WHAT TO WORK ON - Filter these records by the string "produit", copying each line that holds it.

- Opening Delimiter -

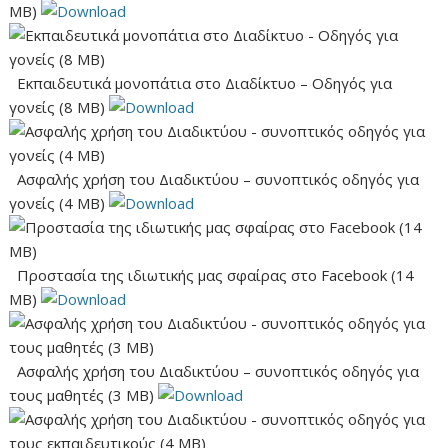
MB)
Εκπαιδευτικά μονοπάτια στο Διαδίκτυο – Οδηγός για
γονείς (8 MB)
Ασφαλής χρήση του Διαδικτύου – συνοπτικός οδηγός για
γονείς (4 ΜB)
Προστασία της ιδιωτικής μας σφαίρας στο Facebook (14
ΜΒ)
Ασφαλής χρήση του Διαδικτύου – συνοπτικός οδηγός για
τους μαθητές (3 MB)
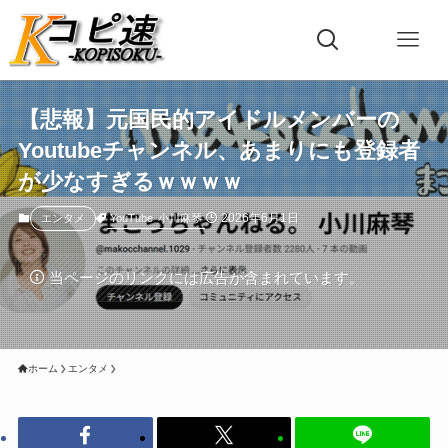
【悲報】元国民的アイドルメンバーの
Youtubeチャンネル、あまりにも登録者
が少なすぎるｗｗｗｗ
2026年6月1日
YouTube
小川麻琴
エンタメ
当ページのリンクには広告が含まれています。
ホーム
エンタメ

- Closing Delimiter -
- Opening Delimiter -

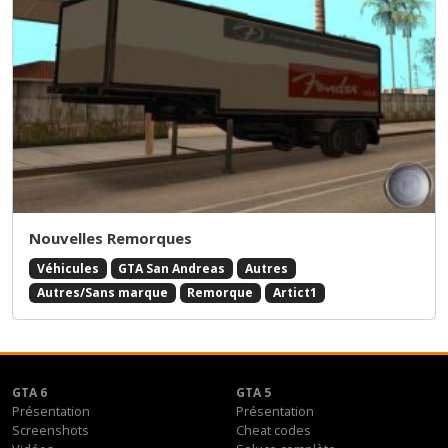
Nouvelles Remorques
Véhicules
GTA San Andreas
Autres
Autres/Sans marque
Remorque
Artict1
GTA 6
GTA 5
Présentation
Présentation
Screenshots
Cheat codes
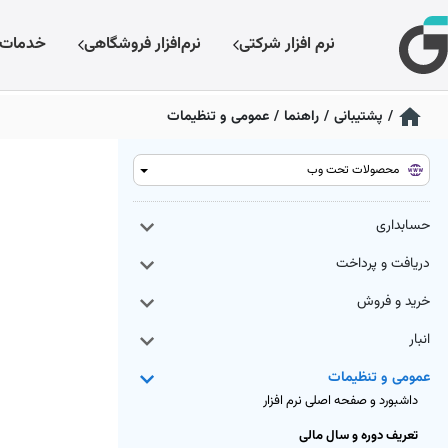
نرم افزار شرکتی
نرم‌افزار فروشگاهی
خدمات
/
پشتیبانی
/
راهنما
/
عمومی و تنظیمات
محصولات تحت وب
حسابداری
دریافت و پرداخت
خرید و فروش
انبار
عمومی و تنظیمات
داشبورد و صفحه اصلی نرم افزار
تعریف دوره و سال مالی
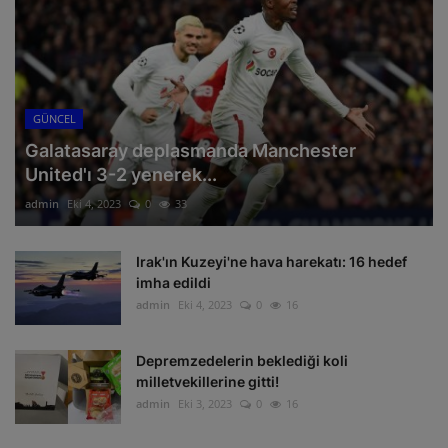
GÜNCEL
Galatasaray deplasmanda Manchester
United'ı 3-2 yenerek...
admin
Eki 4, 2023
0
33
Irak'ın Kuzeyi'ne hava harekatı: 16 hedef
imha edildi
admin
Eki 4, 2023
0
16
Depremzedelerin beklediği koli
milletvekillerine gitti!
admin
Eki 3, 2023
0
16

- Closing Delimiter -
- Opening Delimiter -

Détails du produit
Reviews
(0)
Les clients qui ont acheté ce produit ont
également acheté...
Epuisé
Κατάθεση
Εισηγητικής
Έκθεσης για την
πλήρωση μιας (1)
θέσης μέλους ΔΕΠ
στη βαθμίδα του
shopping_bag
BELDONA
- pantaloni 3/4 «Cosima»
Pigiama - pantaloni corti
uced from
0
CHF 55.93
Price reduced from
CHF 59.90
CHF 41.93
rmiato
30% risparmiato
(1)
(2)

- Closing Delimiter -

FINISHED EXERCISE -
Détails du produit
Les clients qui ont acheté ce produit ont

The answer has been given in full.